Suddenly, I had an epiphany, and I understood that Sichuan people can become the star of chili eating because of this word.Zanthoxylum bungeanum is oily, and it is a kind of volatile oily. The ingredients are very light, and they often float on the surface of the soup. The first chopsticks or spoonful of Sichuan people are all hempy things, and the mouth immediately spreads in the mouth. A layer of numbness paralyzes the nerve endings of the entire mouth, like giving the surgeon a shot of pethidine before the operation... If you eat chili, nothing will happen, even if you eat Chilean red finger pepper.

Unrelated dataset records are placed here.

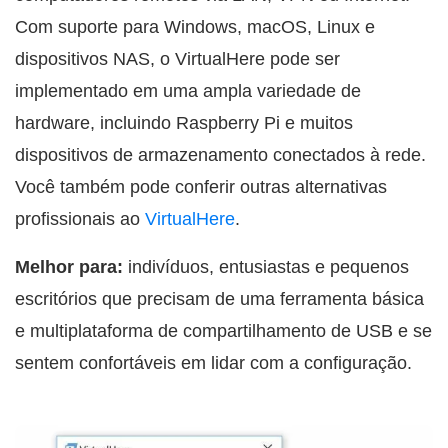
Com suporte para Windows, macOS, Linux e
dispositivos NAS, o VirtualHere pode ser
implementado em uma ampla variedade de
hardware, incluindo Raspberry Pi e muitos
dispositivos de armazenamento conectados à rede.
Você também pode conferir outras alternativas
profissionais ao
VirtualHere
.
Melhor para:
indivíduos, entusiastas e pequenos
escritórios que precisam de uma ferramenta básica
e multiplataforma de compartilhamento de USB e se
sentem confortáveis em lidar com a configuração.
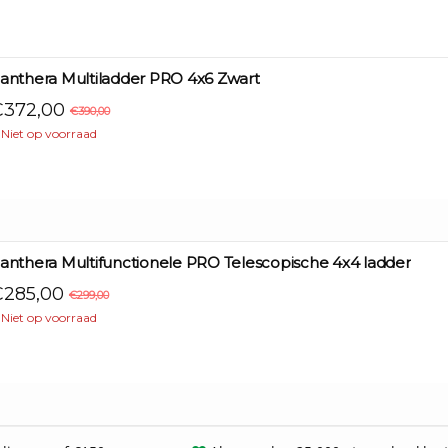
anthera Multiladder PRO 4x6 Zwart
372,00
€390,00
Niet op voorraad
anthera Multifunctionele PRO Telescopische 4x4 ladder
285,00
€299,00
Niet op voorraad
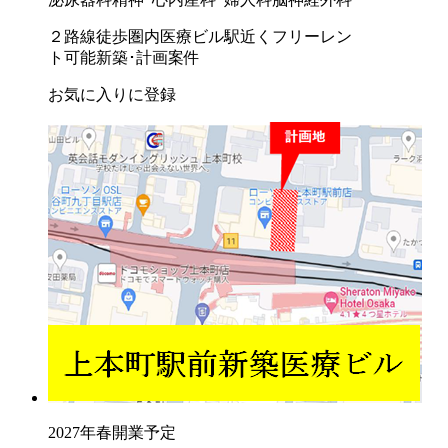
２路線徒歩圏内
医療ビル
駅近く
フリーレン
ト可能
新築･計画案件
お気に入りに登録
2027年春開業予定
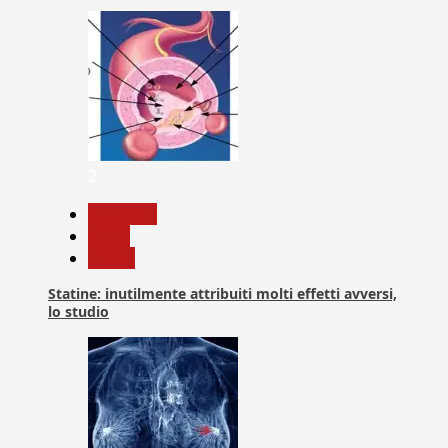
2
Medicina
News
Salute
Statine: inutilmente attribuiti molti effetti avversi,
lo studio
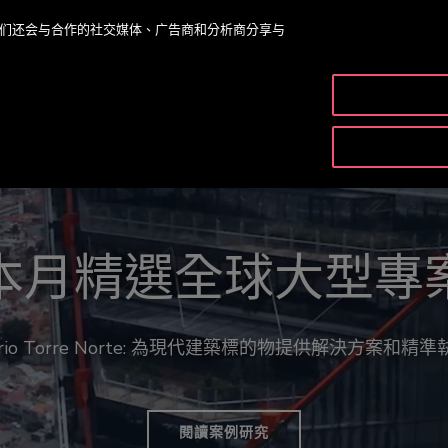
。我们还会与合作的社交媒体、广告商和分析商分享与
產品和服
售第一部電梯開始的
斯 IoT 科技讓人們持
準備好打造新未來了
本月精選全球大型專
全新-Gen 3™ 智聯電
170年歷史
trio Torre Norte: 為現代建築標的物提供解決方案和精準
入我們的人才社群，我們將會隨時更新您最新的職缺訊
來自技師的故事
無盡潛能的平台
加入我們的人才社群
閱讀案例研究
閱讀故事
了解更多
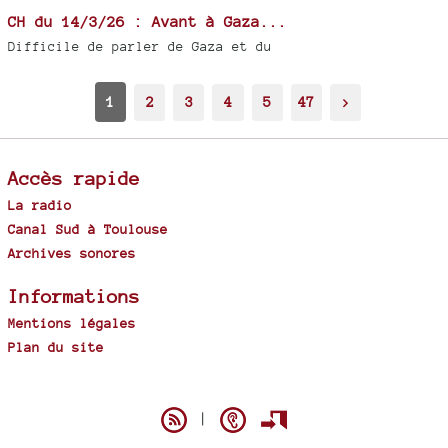
CH du 14/3/26 : Avant à Gaza...
Difficile de parler de Gaza et du
1
2
3
4
5
47
>
Accès rapide
La radio
Canal Sud à Toulouse
Archives sonores
Informations
Mentions légales
Plan du site
Spip
|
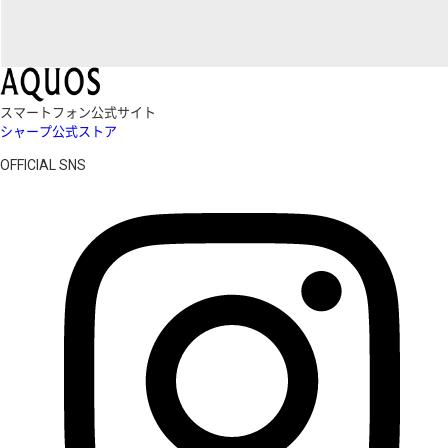
スマートフォン公式サイト
シャープ公式ストア
OFFICIAL SNS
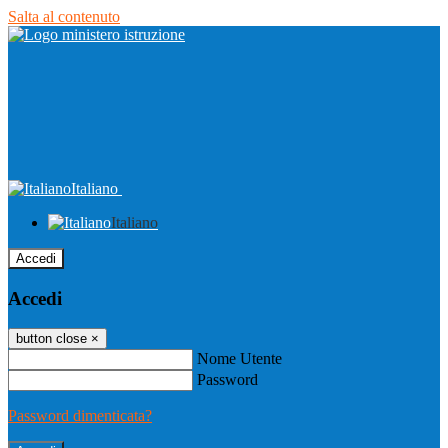
Salta al contenuto
Italiano
Italiano
Accedi
Accedi
button close
×
Nome Utente
Password
Password dimenticata?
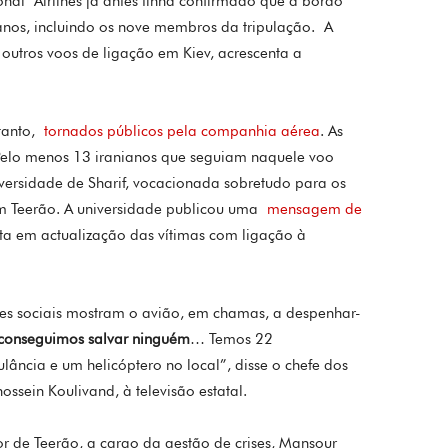
onal Airlines já antes tinha confirmado que a bordo
nos, incluindo os nove membros da tripulação. A
outros voos de ligação em Kiev, acrescenta a
etanto,
tornados públicos pela companhia aérea
. As
 Pelo menos 13 iranianos que seguiam naquele voo
iversidade de Sharif, vocacionada sobretudo para os
em Teerão. A universidade publicou uma
mensagem de
sta em actualização das vítimas com ligação à
es sociais mostram o avião, em chamas, a despenhar-
 conseguimos salvar ninguém
… Temos 22
ância e um helicóptero no local”, disse o chefe dos
ossein Koulivand, à televisão estatal.
r de Teerão, a cargo da gestão de crises, Mansour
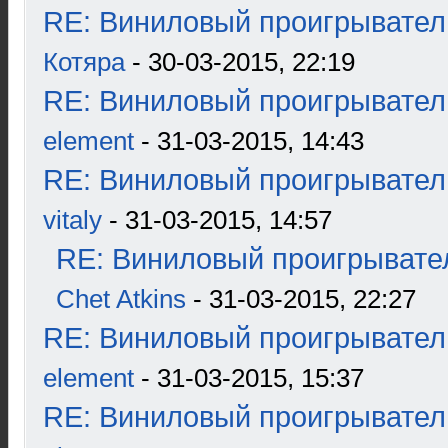
RE: Виниловый проигрыватель
Котяра
- 30-03-2015, 22:19
RE: Виниловый проигрыватель
element
- 31-03-2015, 14:43
RE: Виниловый проигрыватель
vitaly
- 31-03-2015, 14:57
RE: Виниловый проигрывател
Chet Atkins
- 31-03-2015, 22:27
RE: Виниловый проигрыватель
element
- 31-03-2015, 15:37
RE: Виниловый проигрыватель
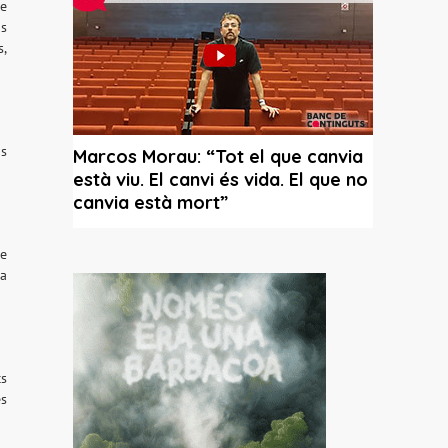
re
os
s,
ns
re
da
cs
es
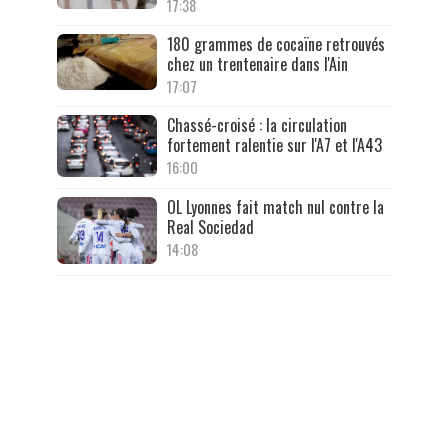
17:38
180 grammes de cocaïne retrouvés
chez un trentenaire dans l'Ain
17:07
Chassé-croisé : la circulation
fortement ralentie sur l'A7 et l'A43
16:00
OL Lyonnes fait match nul contre la
Real Sociedad
14:08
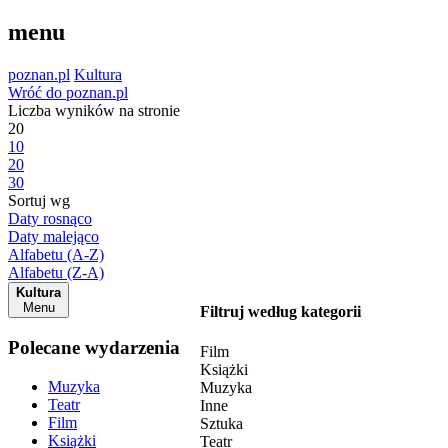
menu
poznan.pl
Kultura
Wróć do poznan.pl
Liczba wyników na stronie
20
10
20
30
Sortuj wg
Daty rosnąco
Daty malejąco
Alfabetu (A-Z)
Alfabetu (Z-A)
Kultura
Menu
Filtruj według kategorii
Polecane wydarzenia
Film
Książki
Muzyka
Muzyka
Teatr
Inne
Film
Sztuka
Książki
Teatr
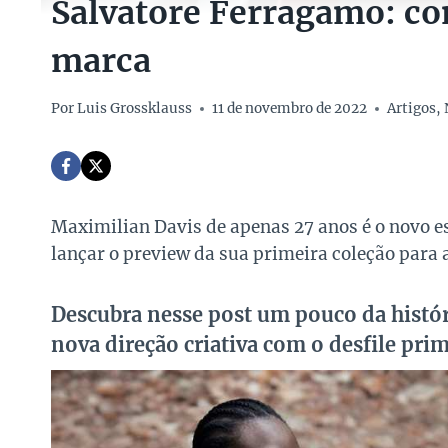
Salvatore Ferragamo: con
marca
Por
Luis Grossklauss
11 de novembro de 2022
Artigos
,
Maximilian Davis de apenas 27 anos é o novo es
lançar o preview da sua primeira coleção para a
Descubra nesse post um pouco da históri
nova direção criativa com o desfile pri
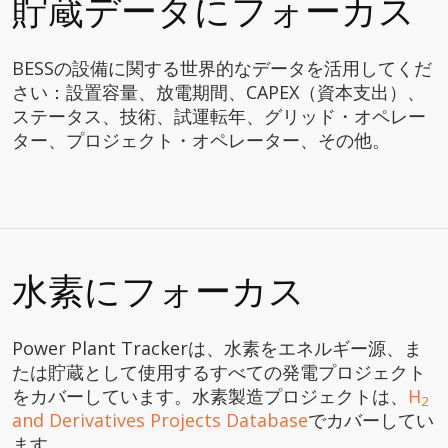
貯蔵データにフォーカス
BESSの設備に関する世界的なデータを活用してくだ
さい：設置容量、放電期間、CAPEX（資本支出）、
ステータス、技術、試運転年、グリッド・オペレー
ター、プロジェクト・オペレーター、その他。
水素にフォーカス
Power Plant Trackerは、水素をエネルギー源、ま
たは貯蔵として使用するすべての発電プロジェクト
をカバーしています。水素製造プロジェクトは、
H
2
and Derivatives Projects Database
でカバーしてい
ます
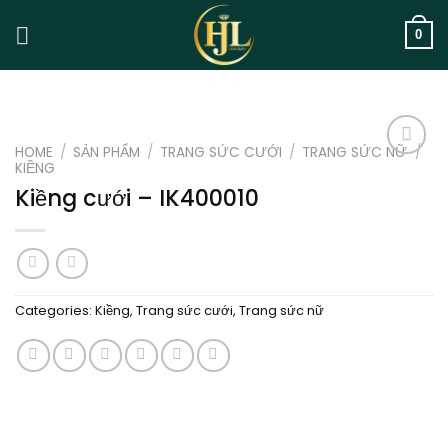
Skip
to
0
content
HOME
/
SẢN PHẨM
/
TRANG SỨC CƯỚI
/
TRANG SỨC NỮ
/
KIỀNG
Add to
wishlist
Kiềng cưới – IK400010
Categories:
Kiềng
,
Trang sức cưới
,
Trang sức nữ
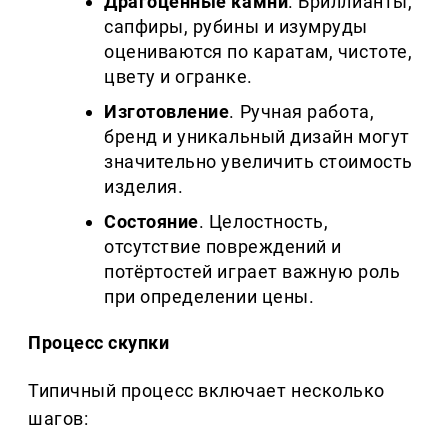
Драгоценные камни
. Бриллианты,
сапфиры, рубины и изумруды
оцениваются по каратам, чистоте,
цвету и огранке.
Изготовление
. Ручная работа,
бренд и уникальный дизайн могут
значительно увеличить стоимость
изделия.
Состояние
. Целостность,
отсутствие повреждений и
потёртостей играет важную роль
при определении цены.
Процесс скупки
Типичный процесс включает несколько
шагов:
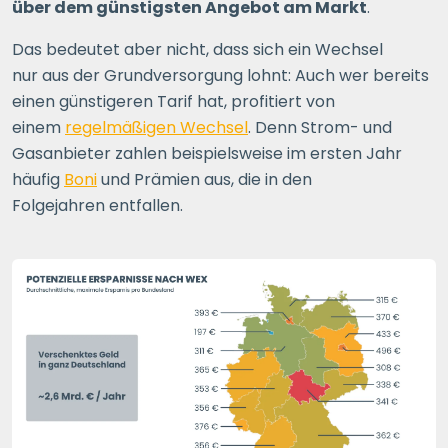
über dem günstigsten Angebot am Markt
.
Das bedeutet aber nicht, dass sich ein Wechsel
nur aus der Grundversorgung lohnt: Auch wer bereits
einen günstigeren Tarif hat, profitiert von
einem
regelmäßigen Wechsel
. Denn Strom- und
Gasanbieter zahlen beispielsweise im ersten Jahr
häufig
Boni
und Prämien aus, die in den
Folgejahren entfallen.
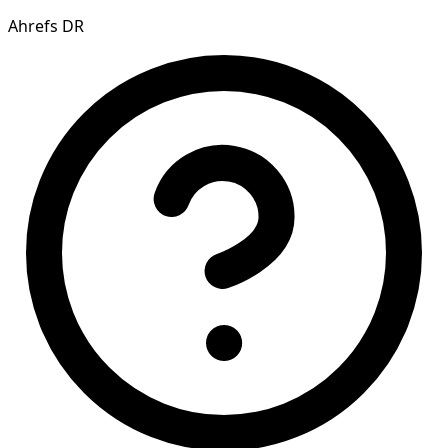
Ahrefs DR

It is certain that Sichuanese eat chili and must be spicy. If Sichuan people take away the spicy food before eating spicy food, it is equivalent to abolishing half of the Sichuan people's martial arts for eating spicy food.In order to confirm this discovery, I specially found a Chaotian pepper. I chewed five peppercorns first, took a bite of the pepper, and it was spicy; The spiciness is reduced... It is said that if you chew ten freshly picked fresh peppers, no matter how spicy you eat them, they will not have a spicy taste. Hunan people also eat peppercorns. In fact, spicy and spicy go hand in hand. Everyone who eats peppers eats peppercorns at the same time.I don’t know the reason, but I know that pepper oil in southern Jiangxi is also very numb. I especially like three kinds of roasted loach with pepper oil, chili pepper and mint.However, Hunan people are not as spicy as those made by Sichuan people, they are just spicy.What is the secret of Xiang people?I also made a discovery. Hunan people like to eat spicy pork because they like braised pork. Hunan people’s braised pork is not spicy at all, but fat and sweet... There is a mystery here. When you eat braised fatty pork, you can digest it in your mouth. Daojie is smeared with a layer of "anti-spicy oil", so that the peppers are hard to be spicy.

It is true that not all precautions are effective, so Hunan people have another method, which is to chew tea and fried beans.The eating method of Hunan people is very unique. They drink tea first, then chew tea leaves, and then chew fried soybeans. The spiciness can be removed.